Después volví a navegar por la red y busqué datos de la ecología, la política, los avances tecnológicos, los viajes espaciales y las interminables guerras del siglo veinte. Dejé mi ordenador en espera y me tumbé un rato a fantasear. Playas bañadas por el sol, aguas azules, días embriagadores paseando con Jake por avenidas cubiertas de flores. Decidí que me estaba volviendo loca. Jake no se dejaría ver ni muerto paseando conmigo o con cualquiera por una avenida cubierta de flores. Aun en el caso de que hubiera alguna.
Estaba otra vez mirando por la ventana y deseando que la lluvia parase, cuando las luces de un coche brillaron en la penumbra. Mamá volvía de hacer la compra. Las puertas se abrieron y el coche entró en el camino ion un ruido sordo que indicaba que mi madre había golpeado el poste por tercera vez en un mes. Salió, lo puso derecho y dio la vuelta hasta el lado del pasajero. Abrió la puerta y alguien se bajó. Una visita. Llevaba un abrigo largo y una bufanda alrededor de la cabeza, y sostenía una bolsa de plástico en cada mano. Se quedó de pie, rígida, levantó los ojos y miró fijamente al chalé, como hechizada al verlo. Quizá no había visto antes una cusa así. No es que hubiese nada de extraordinario en un viejo chalé de ladrillo rojo con un tejado gris.
El cristal se había empañado con mi respiración. Froté basta lograr un espacio lo bastante grande para llenarlo con la figura de la forastera. Parecía muy rara. Ropa de Invierno pasada de moda, pantalones gruesos, botas. Estaba empezando el verano y se vestía como en el Artico.
Respiré hondo. Una extraña sensación me recorría la espalda. Esa clase de sensación que uno tiene cuando oye una nueva melodía y consigue tocarla. Sientes como si todo tu cuerpo participase, no sólo tus dedos y tus pulmones. Estás más vivo que en cualquier otro momento de tu existencia. No tenía ni idea de por qué sentía yo algo así a la vista de una mujer vieja y rara.

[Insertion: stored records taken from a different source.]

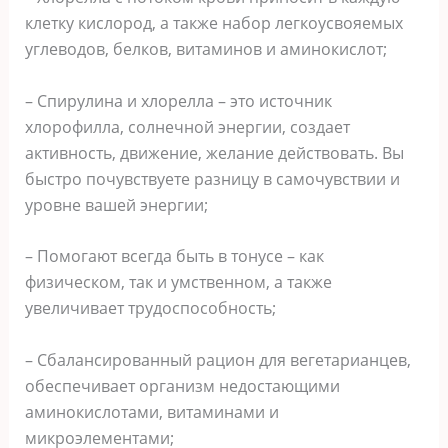
клетку кислород, а также набор легкоусвояемых
углеводов, белков, витаминов и аминокислот;
– Спирулина и хлорелла – это источник
хлорофилла, солнечной энергии, создает
активность, движение, желание действовать. Вы
быстро почувствуете разницу в самочувствии и
уровне вашей энергии;
– Помогают всегда быть в тонусе – как
физическом, так и умственном, а также
увеличивает трудоспособность;
– Сбалансированный рацион для вегетарианцев,
обеспечивает организм недостающими
аминокислотами, витаминами и
микроэлементами;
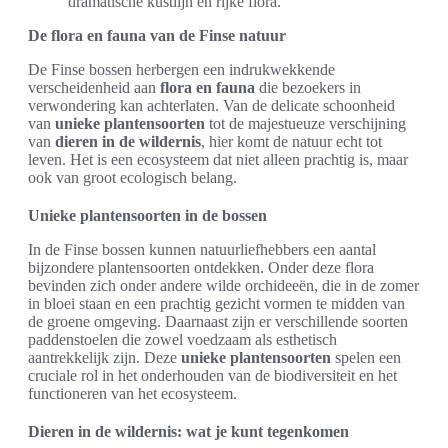
dramatische kustlijn en rijke flora.
De flora en fauna van de Finse natuur
De Finse bossen herbergen een indrukwekkende
verscheidenheid aan
flora en fauna
die bezoekers in
verwondering kan achterlaten. Van de delicate schoonheid
van
unieke plantensoorten
tot de majestueuze verschijning
van
dieren in de wildernis
, hier komt de natuur echt tot
leven. Het is een ecosysteem dat niet alleen prachtig is, maar
ook van groot ecologisch belang.
Unieke plantensoorten in de bossen
In de Finse bossen kunnen natuurliefhebbers een aantal
bijzondere plantensoorten ontdekken. Onder deze flora
bevinden zich onder andere wilde orchideeën, die in de zomer
in bloei staan en een prachtig gezicht vormen te midden van
de groene omgeving. Daarnaast zijn er verschillende soorten
paddenstoelen die zowel voedzaam als esthetisch
aantrekkelijk zijn. Deze
unieke plantensoorten
spelen een
cruciale rol in het onderhouden van de biodiversiteit en het
functioneren van het ecosysteem.
Dieren in de wildernis: wat je kunt tegenkomen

Jake me decía a menudo que estaba algo chiflada, y yo suponía que tenía razón.
Mi madre tecleó el código de seguridad y la puerta principal se abrió. Un gato maulló, probablemente Ro. Siempre está dormitando junto a la puerta.

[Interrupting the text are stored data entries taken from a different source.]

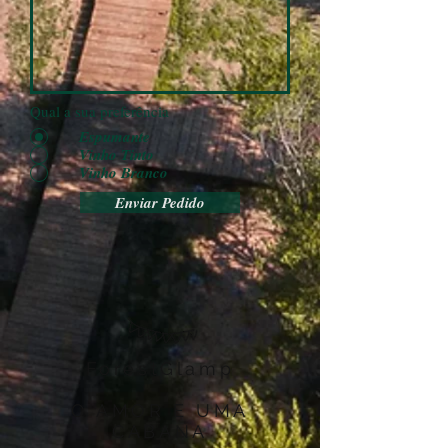
Qual a sua preferência
Espumante
Vinho Tinto
Vinho Branco
Enviar Pedido
ForestGlamp
O AMOR E UMA
CABANA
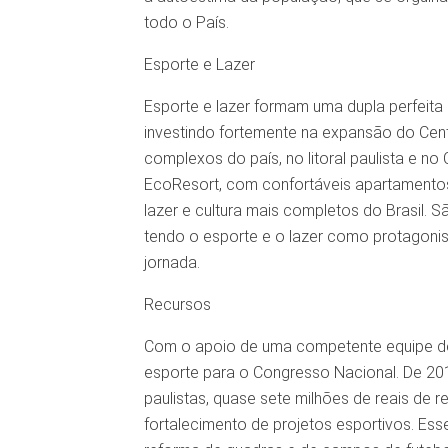
todo o País.
Esporte e Lazer
Esporte e lazer formam uma dupla perfeita 
investindo fortemente na expansão do Cen
complexos do país, no litoral paulista e n
EcoResort, com confortáveis apartamento
lazer e cultura mais completos do Brasil. 
tendo o esporte e o lazer como protagoni
jornada.
Recursos
Com o apoio de uma competente equipe de p
esporte para o Congresso Nacional. De 20
paulistas, quase sete milhões de reais de 
fortalecimento de projetos esportivos. Ess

—Kari, ¿estás ahí arriba? —la voz de mi madre sonó al pie de la escalera.
Yo salí al rellano.
—Ah, estás ahí —mamá se quitó la chaqueta y la sacudió. Las gotas de lluvia volaron por encima de Ro como una ducha de cristal. El gato fue a frotarse contra el abrigo de la visitante, maullando comida, comida como si fuese una amiga de toda la vida.

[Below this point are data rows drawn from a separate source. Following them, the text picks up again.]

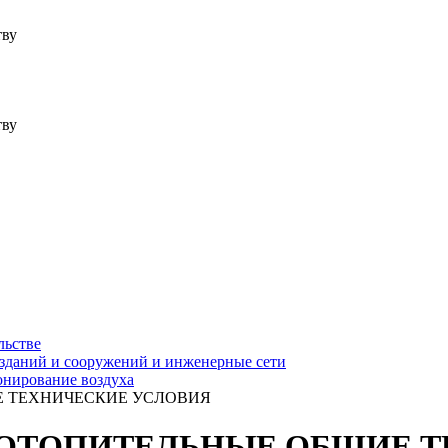
тву
тву
льстве
зданий и сооружений и инженерные сети
онирование воздуха
ИЕ ТЕХНИЧЕСКИЕ УСЛОВИЯ
РЫ ОТОПИТЕЛЬНЫЕ ОБЩИЕ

La amiga de mamá lo ignoró. Se quedó allí quieta, con la cabeza inclinada y la cara envuelta en una raída bufanda de color mostaza. Sujetaba sus bolsas como si llevase dentro las joyas de la corona. ¿Quizá había sido ella quien las había birlado hacía tantos años? Estaba encorvada, mirándose los pies como si fuesen la cosa más fascinante del universo.
Mi nariz me avisó. Me llegaba un olor raro, parecido al de las criaturas muertas que traen los gatos de vez en cuando. Un olor triste, mohoso, húmedo…, viejo.
Mamá me sonrió desde abajo.
—Baja a decir «hola» a Rachel —y volvió a salir para descargar las compras.
Bajé despacio, paso a paso. Miré fijamente a Rachel. Ella tuvo que sentir mi mirada, porque levantó la cabeza. Enterrados entre los pliegues de la bufanda, sus ojos se entornaron. Estaba de pie en la sombra de la puerta abierta y eso fue todo lo que pude ver, sólo sus ojos, de un intenso azul, mirando…
A mí.
Un cosquilleo de aprensión me recorrió la espalda de nuevo. El vello de los brazos se me puso de punta como una llamada de atención. Fue entonces cuando recordé mi sueño y la extraña sensación que me había dejado.
La sensación de que algo estaba empezando… algo que cambiaría mi vida para siempre.